# Neuron Comparative Analysis

This is the official repo of our paper entitled ...

## Requirements

We don't have any additional requirements besides the requirements of NeuroX https://github.com/fdalvi/NeuroX

## Usage

### Step 1: preprocess the dataset

```bash
python preprocess_dataset.py --input_folder . --out_path data --words word.txt --labels label.txt --model_name_or_path bert-base-uncased
```

Customize your dataset to replace word.txt and label.txt. You data should satisfy the following format

word.txt

```
Rockwell International Corp. 's Tulsa unit said it signed a tentative agreement extending its contract with Boeing Co. to provide structural parts for Boeing 's 747 jetliners .
Rockwell said the agreement calls for it to supply 200 additional so-called shipsets for the planes .
These include , among other parts , each jetliner 's two major bulkheads , a pressure floor , torque box , fixed leading edges for the wings and an aft keel beam .
Under the existing contract , Rockwell said , it has already delivered 793 of the shipsets to Boeing .
Rockwell , based in El Segundo , Calif. , is an aerospace , electronics , automotive and graphics concern .
```

label.txt

```
NNP NNP NNP POS NNP NN VBD PRP VBD DT JJ NN VBG PRP$ NN IN NNP NNP TO VB JJ NNS IN NNP POS CD NNS .
NNP VBD DT NN VBZ IN PRP TO VB CD JJ JJ NNS IN DT NNS .
DT VBP , IN JJ NNS , DT NN POS CD JJ NNS , DT NN NN , NN NN , VBN VBG NNS IN DT NNS CC DT JJ NN NN .
IN DT VBG NN , NNP VBD , PRP VBZ RB VBN CD IN DT NNS TO NNP .
NNP , VBN IN NNP NNP , NNP , VBZ DT NN , NNS , JJ CC NNS NN .
```

This step will output the activations of your dataset, and split the activations dataset into train/dev/test set per tag. 

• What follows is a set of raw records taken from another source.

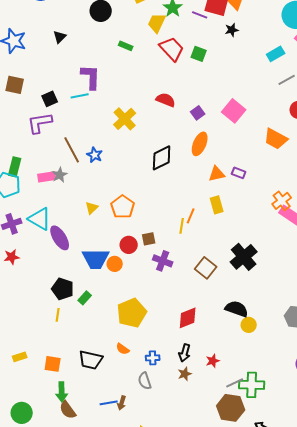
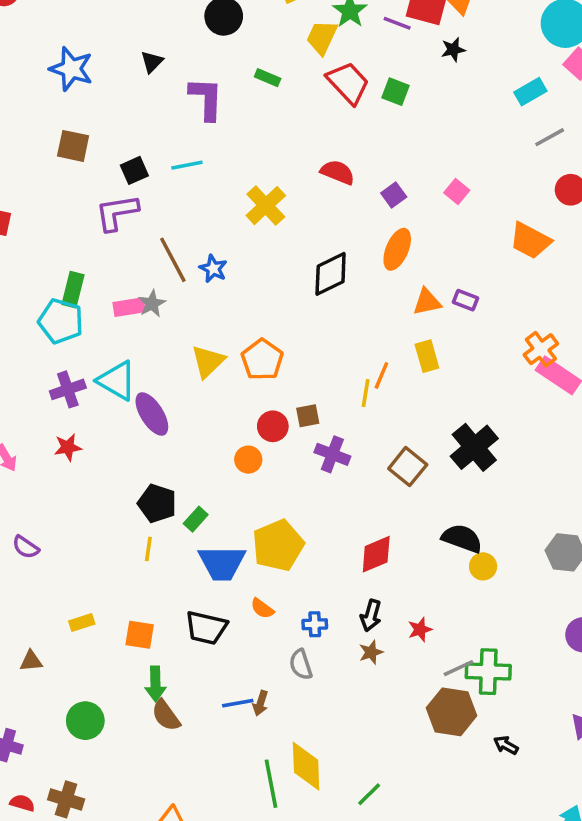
purple L-shape: (91, 77) -> (206, 99), moved
pink square: (234, 111) -> (457, 191), size x0.6
yellow triangle: (92, 208) -> (208, 361), size x1.5
blue trapezoid: (96, 259) -> (222, 563), moved

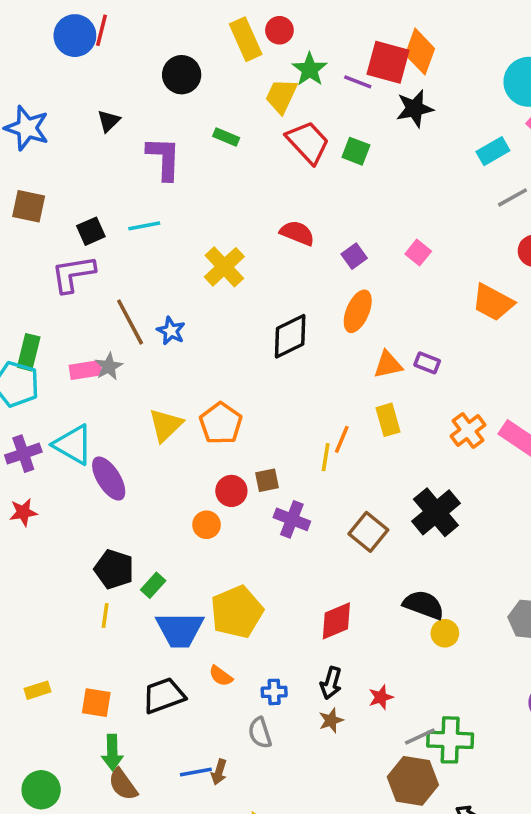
black star: (453, 50) -> (415, 108), size x1.5
orange cross: (541, 349) -> (468, 430), moved
black trapezoid: (206, 628) -> (164, 696), turned 147

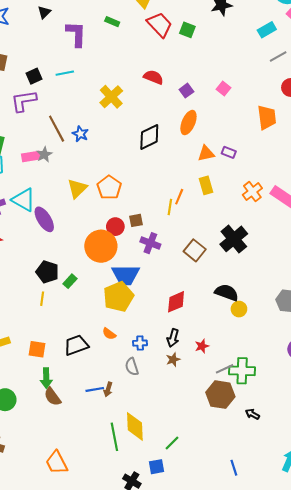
orange trapezoid: (493, 302) -> (267, 117), turned -125
orange circle: (207, 525) -> (101, 246), size x2.0
blue trapezoid: (180, 630) -> (126, 275), moved

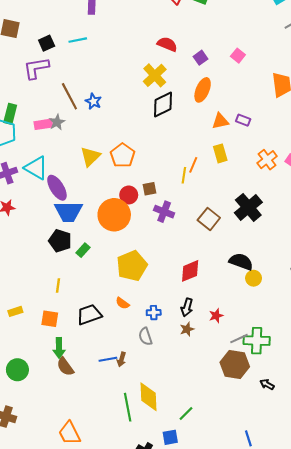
yellow cross: (111, 97) -> (155, 75), moved
blue trapezoid: (126, 275) -> (68, 212), moved
yellow line: (42, 299) -> (58, 285), moved

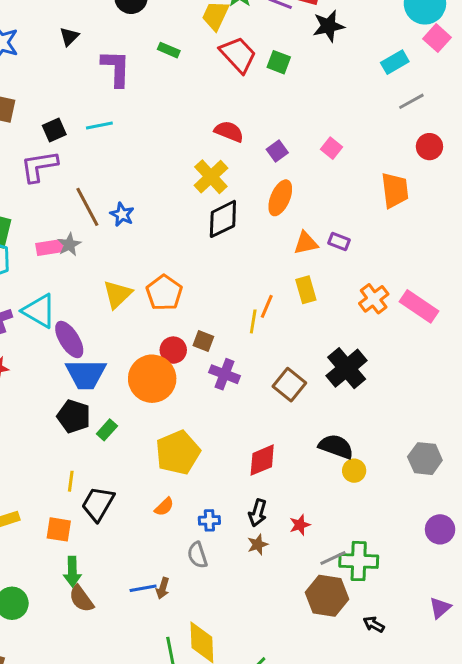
brown square: (150, 189) -> (203, 341), turned 32
orange semicircle: (122, 303) -> (164, 507), turned -80
black trapezoid: (89, 315) -> (98, 504), moved, turned -40

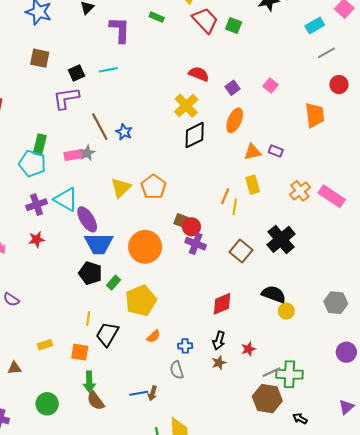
yellow line: (253, 321) -> (235, 207), moved
red circle: (173, 350) -> (191, 227), moved
yellow pentagon: (178, 453) -> (141, 301), moved

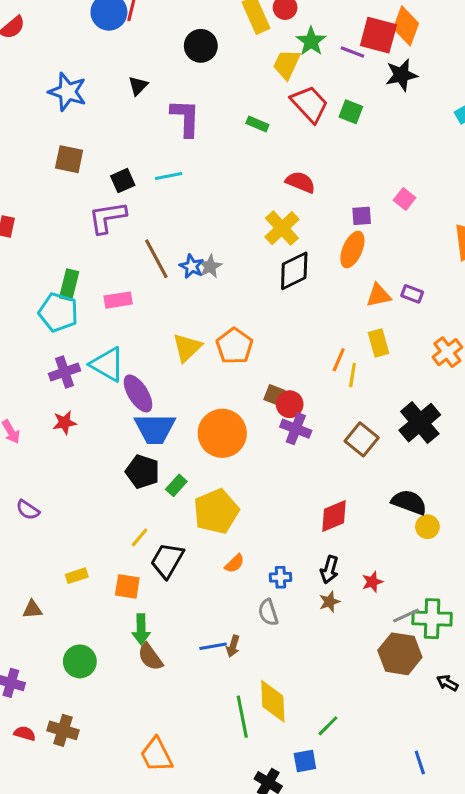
green rectangle: (157, 17) -> (257, 124), moved
purple square: (233, 88) -> (362, 216), moved, turned 32
gray star: (87, 153) -> (210, 266), moved
yellow line: (88, 318) -> (140, 537), turned 32

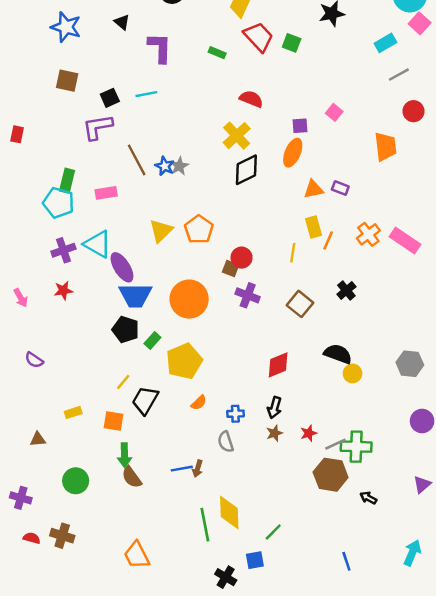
black triangle: (138, 86) -> (122, 22), turned -35
orange line: (339, 360) -> (328, 240), moved
red circle: (290, 404) -> (242, 258), moved
black cross: (420, 423) -> (346, 290), size x0.6
red star: (372, 582) -> (309, 433), moved

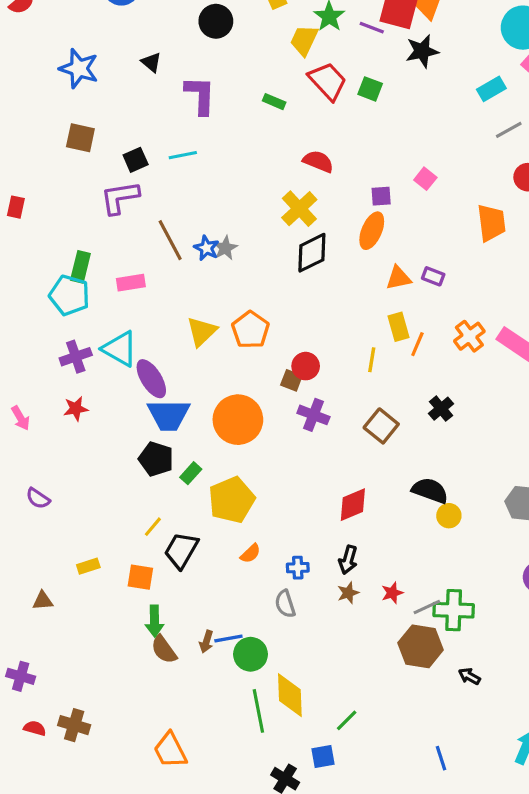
brown arrow: (198, 469) -> (206, 642), moved
green circle: (76, 481) -> (251, 654), moved

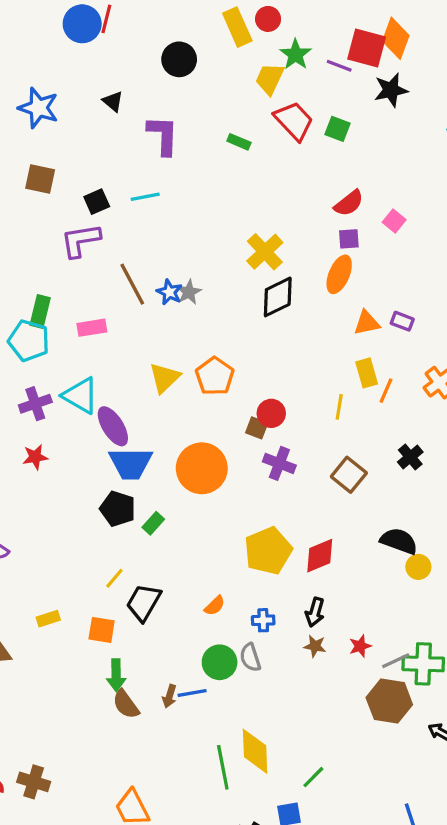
red semicircle: (318, 161) -> (349, 203), moved, turned 120
yellow pentagon: (232, 500) -> (268, 551), moved
brown star: (348, 593) -> (315, 646), turned 30
green circle: (251, 654) -> (220, 662), moved

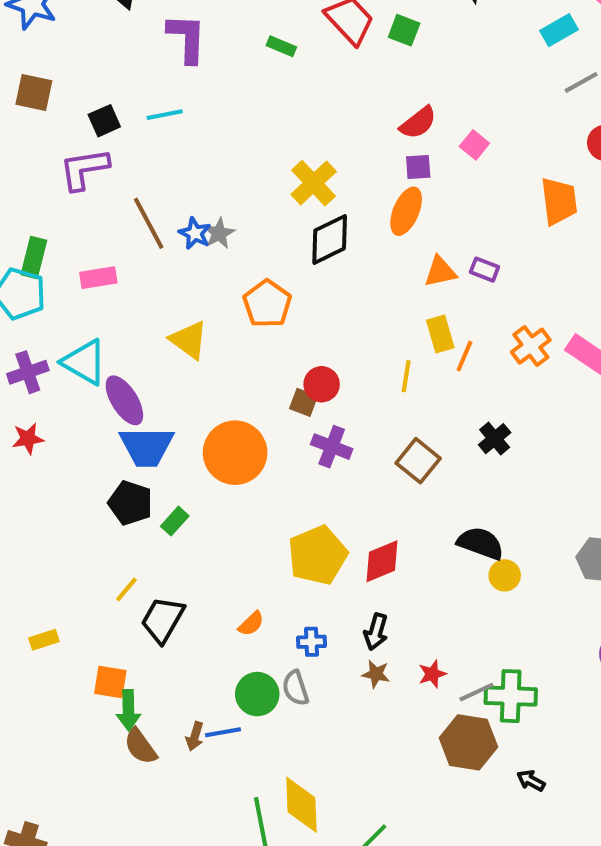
orange pentagon: (215, 376) -> (267, 304), moved
yellow triangle: (165, 378) -> (189, 340), turned -40
orange square: (102, 630) -> (110, 682), moved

### Step 2: Extract Neurons

```bash
tags="VBG VBZ NNPS DT TO CD JJ PRP MD RB VBP VB NNS VBN POS IN NN CC NNP VBD"
settings="random Noreg Gaussian LCA Lasso-01 Ridge-01 Probeless Selectivity IoU"
layers="0 1 2 3 4 5 6 7 8 9 10 11 12"
for k in $layers;
do 
    for i in $tags;
    do
        for j in $settings;
        do  
        python extract_neurons.py --input_folder data --out_path neurons --setting $j --tag $i --layer $k ;  
        done
    done
done
```

This step extracts neurons for each method we discuss. You can customize the settings. Please note that running Gaussian method is slow.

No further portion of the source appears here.